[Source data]
________________________
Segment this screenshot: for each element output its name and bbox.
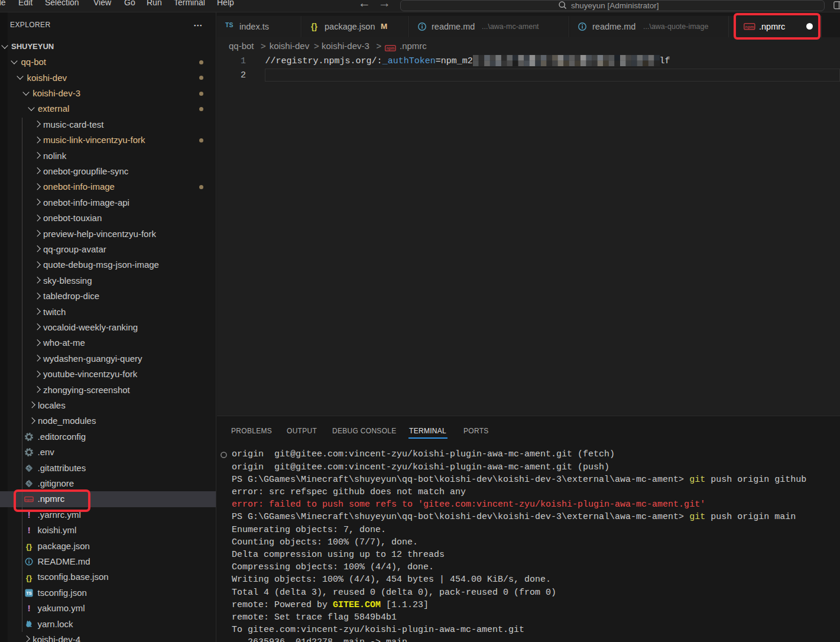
svg-text:!: ! bbox=[28, 604, 31, 613]
svg-text:!: ! bbox=[28, 526, 31, 535]
svg-text:npm: npm bbox=[387, 46, 395, 51]
svg-text:TS: TS bbox=[27, 591, 33, 596]
svg-text:{}: {} bbox=[26, 573, 33, 582]
svg-text:{}: {} bbox=[26, 542, 33, 550]
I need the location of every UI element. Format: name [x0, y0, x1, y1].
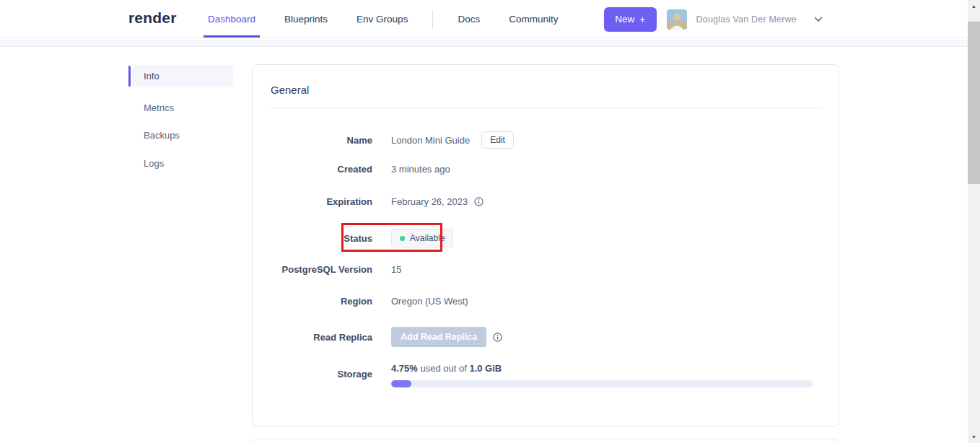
new-button[interactable]: New + — [604, 7, 656, 32]
status-label: Status — [253, 233, 372, 244]
status-dot-icon — [400, 236, 405, 241]
status-value: Available — [391, 229, 453, 247]
scrollbar-down-icon[interactable]: ▼ — [968, 431, 980, 443]
nav-divider — [432, 10, 433, 29]
nav-right-group: New + Douglas Van Der Merwe — [604, 0, 823, 38]
storage-used-percent: 4.75% — [391, 363, 418, 374]
chevron-down-icon[interactable] — [814, 17, 823, 22]
read-replica-label: Read Replica — [253, 332, 372, 343]
nav-env-groups[interactable]: Env Groups — [352, 1, 412, 38]
region-label: Region — [253, 296, 372, 307]
expiration-row: Expiration February 26, 2023 — [253, 196, 484, 207]
storage-used-middle: used out of — [418, 363, 470, 374]
storage-progress-track — [391, 380, 813, 387]
postgresql-version-row: PostgreSQL Version 15 — [253, 264, 401, 275]
sidebar-item-metrics[interactable]: Metrics — [132, 97, 233, 119]
subnav-band — [0, 40, 968, 47]
name-value: London Mini Guide Edit — [391, 131, 514, 149]
postgresql-version-value: 15 — [391, 264, 401, 275]
read-replica-row: Read Replica Add Read Replica — [253, 327, 502, 347]
status-badge: Available — [391, 229, 453, 247]
postgresql-version-label: PostgreSQL Version — [253, 264, 372, 275]
plus-icon: + — [639, 14, 645, 25]
top-navigation: render Dashboard Blueprints Env Groups D… — [0, 0, 968, 38]
general-card: General Name London Mini Guide Edit Crea… — [252, 64, 839, 427]
scrollbar-thumb[interactable] — [968, 22, 980, 184]
expiration-value-text: February 26, 2023 — [391, 196, 468, 207]
region-value: Oregon (US West) — [391, 296, 468, 307]
user-name[interactable]: Douglas Van Der Merwe — [696, 14, 797, 25]
storage-progress-fill — [391, 380, 411, 387]
nav-dashboard[interactable]: Dashboard — [204, 1, 260, 38]
storage-label: Storage — [253, 369, 372, 380]
created-value: 3 minutes ago — [391, 164, 450, 175]
page: render Dashboard Blueprints Env Groups D… — [0, 0, 980, 443]
sidebar-item-info[interactable]: Info — [132, 65, 233, 87]
storage-block: 4.75% used out of 1.0 GiB — [391, 363, 813, 387]
nav-links: Dashboard Blueprints Env Groups Docs Com… — [204, 0, 562, 38]
card-title: General — [271, 84, 309, 96]
sidebar-item-logs[interactable]: Logs — [132, 152, 233, 175]
nav-blueprints[interactable]: Blueprints — [280, 1, 332, 38]
status-row: Status Available — [253, 229, 453, 247]
edit-button[interactable]: Edit — [481, 131, 514, 149]
card-divider — [271, 108, 821, 108]
add-read-replica-button[interactable]: Add Read Replica — [391, 327, 486, 347]
scrollbar-up-icon[interactable]: ▲ — [968, 0, 980, 12]
created-row: Created 3 minutes ago — [253, 164, 450, 175]
avatar-image — [667, 9, 687, 30]
nav-community[interactable]: Community — [504, 1, 562, 38]
read-replica-info-icon[interactable] — [493, 333, 502, 342]
created-label: Created — [253, 164, 372, 175]
name-row: Name London Mini Guide Edit — [253, 131, 514, 149]
name-label: Name — [253, 135, 372, 146]
next-card-top-edge — [252, 439, 839, 443]
nav-docs[interactable]: Docs — [453, 1, 484, 38]
expiration-info-icon[interactable] — [474, 197, 484, 206]
name-value-text: London Mini Guide — [391, 135, 470, 146]
user-avatar[interactable] — [667, 9, 687, 30]
status-badge-text: Available — [410, 233, 445, 243]
vertical-scrollbar[interactable]: ▲ ▼ — [968, 0, 980, 443]
expiration-value: February 26, 2023 — [391, 196, 484, 207]
read-replica-value: Add Read Replica — [391, 327, 502, 347]
storage-usage-text: 4.75% used out of 1.0 GiB — [391, 363, 813, 374]
region-row: Region Oregon (US West) — [253, 296, 468, 307]
sidebar-item-backups[interactable]: Backups — [132, 124, 233, 146]
storage-total: 1.0 GiB — [469, 363, 502, 374]
new-button-label: New — [615, 14, 634, 25]
expiration-label: Expiration — [253, 196, 372, 207]
render-logo[interactable]: render — [128, 9, 177, 27]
________________________
[WHAT NEEDS TO BE DONE]:
Could you write out every line above exactly as it stands, with no images?

[TASK RESPONSE]:
Segment this screenshot: for each element output its name and bbox.
svg-text:!: ! bbox=[28, 604, 31, 613]
svg-text:!: ! bbox=[28, 526, 31, 535]
svg-text:npm: npm bbox=[387, 46, 395, 51]
svg-text:TS: TS bbox=[27, 591, 33, 596]
svg-text:{}: {} bbox=[26, 573, 33, 582]
svg-text:{}: {} bbox=[26, 542, 33, 550]
I need the location of every UI element. Format: name [x0, y0, x1, y1].
new-button[interactable]: New + — [604, 7, 656, 32]
status-label: Status — [253, 233, 372, 244]
status-dot-icon — [400, 236, 405, 241]
status-value: Available — [391, 229, 453, 247]
scrollbar-down-icon[interactable]: ▼ — [968, 431, 980, 443]
nav-divider — [432, 10, 433, 29]
nav-right-group: New + Douglas Van Der Merwe — [604, 0, 823, 38]
storage-used-percent: 4.75% — [391, 363, 418, 374]
chevron-down-icon[interactable] — [814, 17, 823, 22]
read-replica-label: Read Replica — [253, 332, 372, 343]
nav-env-groups[interactable]: Env Groups — [352, 1, 412, 38]
region-label: Region — [253, 296, 372, 307]
expiration-row: Expiration February 26, 2023 — [253, 196, 484, 207]
storage-used-middle: used out of — [418, 363, 470, 374]
storage-progress-track — [391, 380, 813, 387]
postgresql-version-row: PostgreSQL Version 15 — [253, 264, 401, 275]
sidebar-item-metrics[interactable]: Metrics — [132, 97, 233, 119]
subnav-band — [0, 40, 968, 47]
name-value: London Mini Guide Edit — [391, 131, 514, 149]
postgresql-version-value: 15 — [391, 264, 401, 275]
read-replica-row: Read Replica Add Read Replica — [253, 327, 502, 347]
status-badge: Available — [391, 229, 453, 247]
postgresql-version-label: PostgreSQL Version — [253, 264, 372, 275]
plus-icon: + — [639, 14, 645, 25]
top-navigation: render Dashboard Blueprints Env Groups D… — [0, 0, 968, 38]
general-card: General Name London Mini Guide Edit Crea… — [252, 64, 839, 427]
scrollbar-thumb[interactable] — [968, 22, 980, 184]
expiration-value-text: February 26, 2023 — [391, 196, 468, 207]
region-value: Oregon (US West) — [391, 296, 468, 307]
user-name[interactable]: Douglas Van Der Merwe — [696, 14, 797, 25]
storage-progress-fill — [391, 380, 411, 387]
nav-dashboard[interactable]: Dashboard — [204, 1, 260, 38]
storage-label: Storage — [253, 369, 372, 380]
created-value: 3 minutes ago — [391, 164, 450, 175]
page: render Dashboard Blueprints Env Groups D… — [0, 0, 980, 443]
sidebar-item-info[interactable]: Info — [132, 65, 233, 87]
storage-block: 4.75% used out of 1.0 GiB — [391, 363, 813, 387]
nav-links: Dashboard Blueprints Env Groups Docs Com… — [204, 0, 562, 38]
card-title: General — [271, 84, 309, 96]
sidebar-item-logs[interactable]: Logs — [132, 152, 233, 175]
nav-blueprints[interactable]: Blueprints — [280, 1, 332, 38]
status-row: Status Available — [253, 229, 453, 247]
edit-button[interactable]: Edit — [481, 131, 514, 149]
card-divider — [271, 108, 821, 108]
add-read-replica-button[interactable]: Add Read Replica — [391, 327, 486, 347]
scrollbar-up-icon[interactable]: ▲ — [968, 0, 980, 12]
created-row: Created 3 minutes ago — [253, 164, 450, 175]
avatar-image — [667, 9, 687, 30]
nav-community[interactable]: Community — [504, 1, 562, 38]
read-replica-info-icon[interactable] — [493, 333, 502, 342]
created-label: Created — [253, 164, 372, 175]
name-row: Name London Mini Guide Edit — [253, 131, 514, 149]
name-label: Name — [253, 135, 372, 146]
next-card-top-edge — [252, 439, 839, 443]
nav-docs[interactable]: Docs — [453, 1, 484, 38]
expiration-info-icon[interactable] — [474, 197, 484, 206]
name-value-text: London Mini Guide — [391, 135, 470, 146]
user-avatar[interactable] — [667, 9, 687, 30]
status-badge-text: Available — [410, 233, 445, 243]
vertical-scrollbar[interactable]: ▲ ▼ — [968, 0, 980, 443]
expiration-value: February 26, 2023 — [391, 196, 484, 207]
read-replica-value: Add Read Replica — [391, 327, 502, 347]
storage-usage-text: 4.75% used out of 1.0 GiB — [391, 363, 813, 374]
region-row: Region Oregon (US West) — [253, 296, 468, 307]
sidebar-item-backups[interactable]: Backups — [132, 124, 233, 146]
storage-total: 1.0 GiB — [469, 363, 502, 374]
new-button-label: New — [615, 14, 634, 25]
expiration-label: Expiration — [253, 196, 372, 207]
render-logo[interactable]: render — [128, 9, 177, 27]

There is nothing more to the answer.